— Instructions for the task —
Beginning with the line that has "Dok ti dises vazduh m" and ending with the line that has "Gebelik şekerinin tedavisi diyettir.", retype the entries below exactly, except for the pictures.

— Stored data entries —
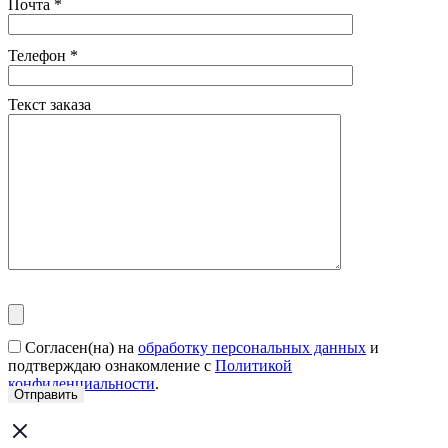
Почта
*
Телефон
*
Текст заказа
Согласен(на) на
обработку персональных данных
и
подтверждаю ознакомление с
Политикой
конфиденциальности
.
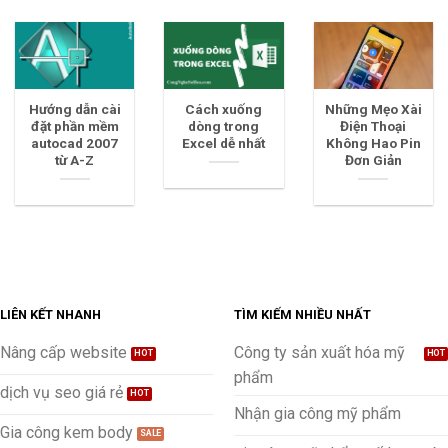
Hướng dẫn cài
Cách xuống
Những Mẹo Xài
đặt phần mềm
dòng trong
Điện Thoại
autocad 2007
Excel dễ nhất
Không Hao Pin
từ A-Z
Đơn Giản
LIÊN KẾT NHANH
TÌM KIẾM NHIỀU NHẤT
Nâng cấp website
Công ty sản xuất hóa mỹ
phẩm
dịch vụ seo giá rẻ
Nhận gia công mỹ phẩm
Gia công kem body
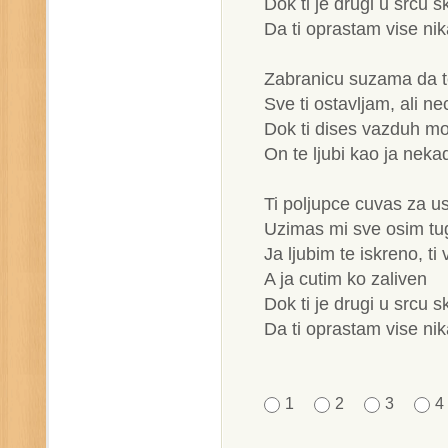
Dok ti je drugi u srcu s
Da ti oprastam vise ni
Zabranicu suzama da t
Sve ti ostavljam, ali n
Dok ti dises vazduh m
On te ljubi kao ja neka
Ti poljupce cuvas za u
Uzimas mi sve osim tu
Ja ljubim te iskreno, t
A ja cutim ko zaliven
Dok ti je drugi u srcu s
Da ti oprastam vise ni
1
2
3
4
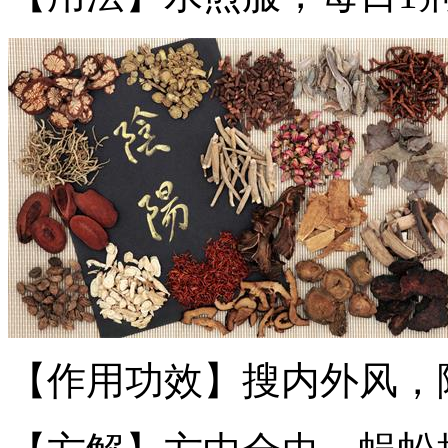
【作用功效】搜内外风，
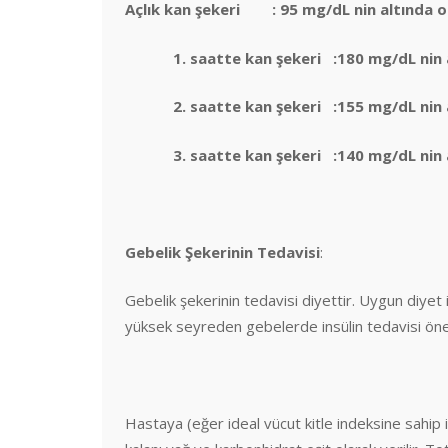
Açlık kan şekeri : 95 mg/dL nin altında o
1. saatte kan şekeri :180 mg/dL nin al
2. saatte kan şekeri :155 mg/dL nin al
3. saatte kan şekeri :140 mg/dL nin al
Gebelik Şekerinin Tedavisi
:
Gebelik şekerinin tedavisi diyettir. Uygun diyet 
yüksek seyreden gebelerde insülin tedavisi öner
Hastaya (eğer ideal vücut kitle indeksine sahip i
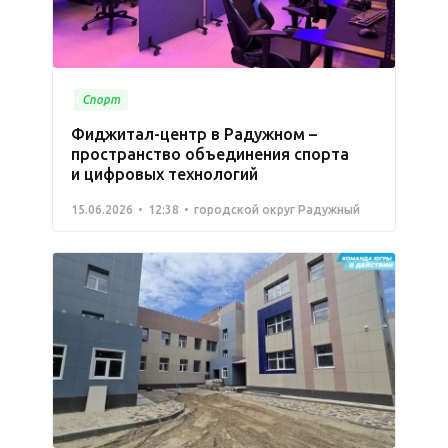
Спорт
Фиджитал-центр в Радужном –
пространство объединения спорта
и цифровых технологий
15.06.2026
12:38
городской округ Радужный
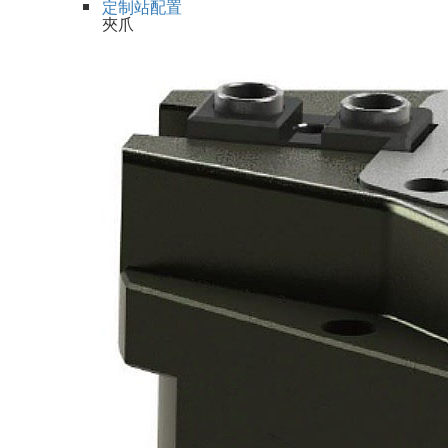
定制站配置
夾爪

— Exercise solution —
Dok ti dises vazduh m
On te ljubi kao ja neka
Ti poljupce cuvas za u
Uzimas mi sve osim tu
Ja ljubim te iskreno, t
A ja cutim ko zaliven
Dok ti je drugi u srcu s
Da ti oprastam vise ni
1
2
3
4
【作用功效】搜内外风，
Açlık kan şekeri : 95 mg/dL nin altında o
1. saatte kan şekeri :180 mg/dL nin al
2. saatte kan şekeri :155 mg/dL nin al
3. saatte kan şekeri :140 mg/dL nin al
Gebelik Şekerinin Tedavisi
:
Gebelik şekerinin tedavisi diyettir. Uygun diyet 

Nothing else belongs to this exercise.